Yasir Polat
İnsanın İnsana reva gördüğü zulüm müdür?
Ne kadar ilginç!
Oysaki her şey daha bir özgür ve özgürlükçü devam ediyordu. Haklar, haklara tabii hukuklar daha bir azim ile savunuluyor, haykırılıyordu. Hem de herkesçe.
Zifiri gecelerin ışıltılı partileri, dolup taşan sokaklar, gece ve gündüzden habersiz, sadece bugüne bu ana dem vuran İnsanlar!
Herkesin herkesten uzak mı ırak nefes aldığı, kimin nerede ne halde olduğu umrun dışında sürdüğü, incelik yoksunu, içtenlik düşmanı bir dünyanın oluşuyor oluşu, imar edilen kötülüğün temel taşları…
Bir virüs ne kadar mutasyon erbabı olsa da, hatta her ne kadar doğal olmadan ortaya çıkmış olduğunu düşünsek de gün geçtikçe, biz onun getirisi olan şartlara alışıyorken onun bize dayattığı, anlamımızı ısrar ile istediği birçok şey ilginç bir şekilde malumumuzu tetiklese de, nelerin sebebi olduğumuzu oturup tefekkür etmeliyiz.
Dünyanın bir denge üzerine kurulu olduğunu ve yüzyıllar boyunca bu dengeye zarar getirecek herhangi bir eylemin sonuçları daima felaketler ile sonuçlanmıştır.
Bizim doğa ile olan ilişkimiz, bitkiler, hayvanlar ve cansız olduğunu düşündüğümüz onca yaratılmışa karşı sergilemiş olduğumuz tavırla ve daha birçok şey…
Bugün uzun araştırmaların sonucu olan “kuraklık” endişesi gibi,
Ya da şuan içinde bulunduğumuz “Covid-19” gibi daha nice felaketlerin oluşmasına gebe olmuş olabiliriz.
Dostlarımız, arkadaşlarımız, aile ve akrabalarımız ile olan sosyal ilişkilerimiz de ki durumun hakkaniyeti ile ve hatta ticaretinden tutunda günlük hayatın akışında ki ahlaki duruşun veyahut adil olup olmayışın tezahürü olmuş olamaz mı, yaşıyor olduğumuz ahval!
Değerli okurlar;
Zamanın ne kadar kötüye doğru ilerliyor oluşunu bizatihi tezahür edişini istemeseniz de seyrediyor, şahit oluyor ve oldukça büyük bir kesimimiz şahsen yaşıyor.
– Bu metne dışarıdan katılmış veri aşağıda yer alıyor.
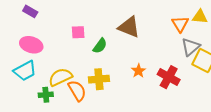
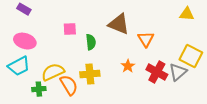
orange triangle: (180, 24) -> (146, 39), moved
green semicircle: (100, 46) -> (91, 42), turned -42
gray triangle: (191, 47) -> (178, 72), moved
Bazen mal kaybı ile olsa da çoğunluğu can ve ahlak kaybı ile sonuçlanıyor.
Bizlerin artık birbirimize samimi, adil ve dürüst olması elzem bir ihtiyaç hali almış durumda.
Hakkaniyet ve dürtüsü olan her şeye oldukça ısrar ile bağlanıp, ilahi adaleti yeryüzünde tahsis etmenin bizleri ne derece bir ferahlığa kavuşturacağı sizlerinde malumu değil mi artık!
Çocukları çok kötü günler bekliyor. Ahlak yoksunu bir dünya imar ediliyor. Kapitalizm odaklı, tek-tip insan yetiştiriliyor.
Duygu ve duygu türevi olan her his ve hareket yok’a mecbur bırakılıyor.
Zamanın akışı içerisin de radikalliğini kaybeden hisler, samimiyetin dürtüleri sürecin tozları arasında zerre misali havaya karışıyor.
Yani “insan” insan olmaktan çıkıp, tamamen gayri insani bir yaşama ram oluyor.